Both aircraft manufacturers have welcomed the news. Airbus said in a statement that it will hopefully bring to an end the “lose-lose tariffs” that are affecting industries already facing “many challenges”. Boeing added that it will “fully support the U.S. Government’s efforts to ensure that the principles in this understanding are respected”. 

The US aerospace firm added: "The understanding reached today commits the EU to addressing launch aid, and leaves in place the necessary rules to ensure that the EU and United States live up to that commitment, without requiring further WTO action."

This week’s decision expands upon a short-term tariff truce announced in March this year. The EC says it will work closely with the US to try and further resolve the dispute, establishing a Working Group on Large Civil Aircraft led by each side’s trade minister.

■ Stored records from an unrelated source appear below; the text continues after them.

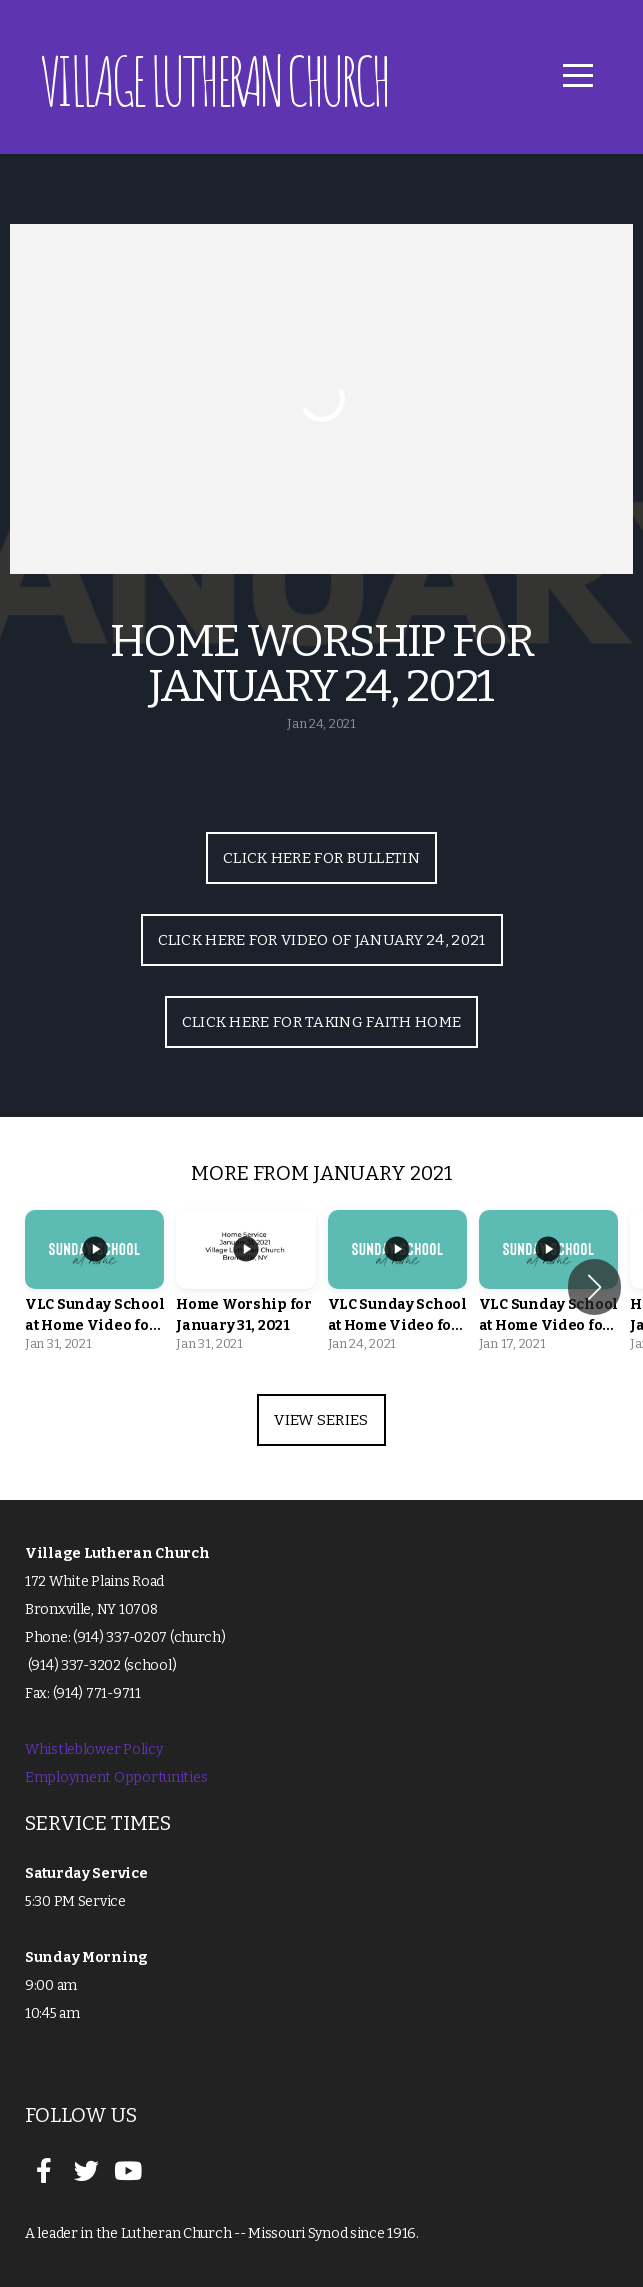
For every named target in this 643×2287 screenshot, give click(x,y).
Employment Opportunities (116, 1777)
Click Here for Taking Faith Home (322, 1022)
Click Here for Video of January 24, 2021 (322, 940)
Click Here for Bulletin (321, 858)
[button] (594, 1287)
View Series (321, 1420)
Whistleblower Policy (93, 1749)
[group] (94, 1286)
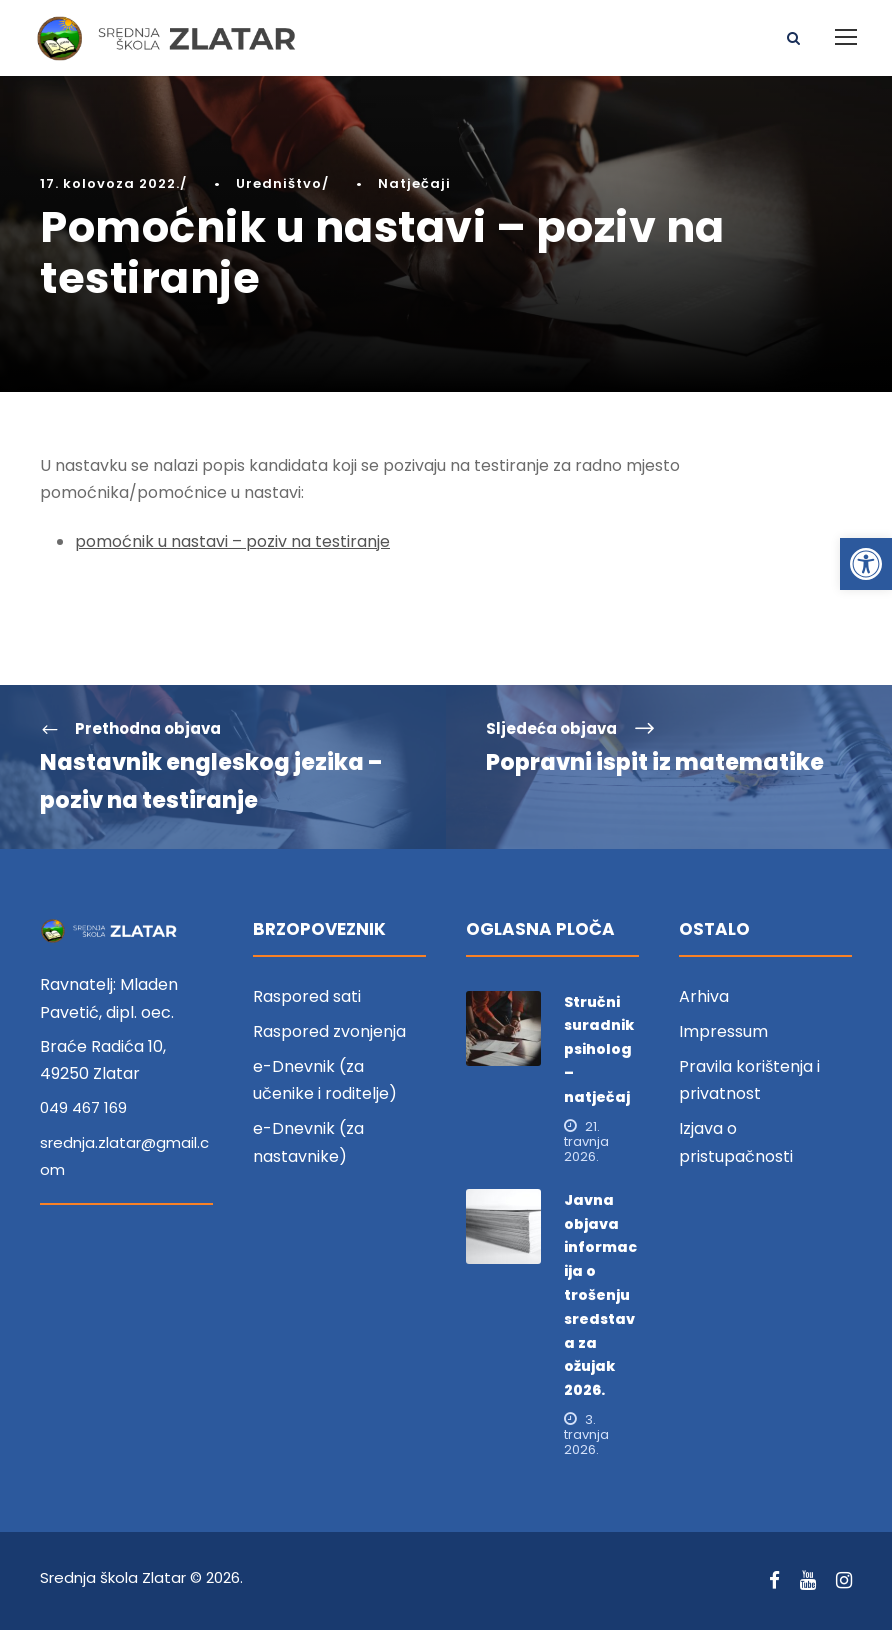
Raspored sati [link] (307, 996)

Airbus last month signalled to suppliers that post-pandemic recovery was on the horizon, telling them to scale up to meet a return to pre-COVID manufacturing levels. “The aviation sector is beginning to recover from the COVID-19 crisis,” said Airbus chief executive Guillaume Faury, adding that suppliers should prepare for a period of intensive production “when market conditions call for it.”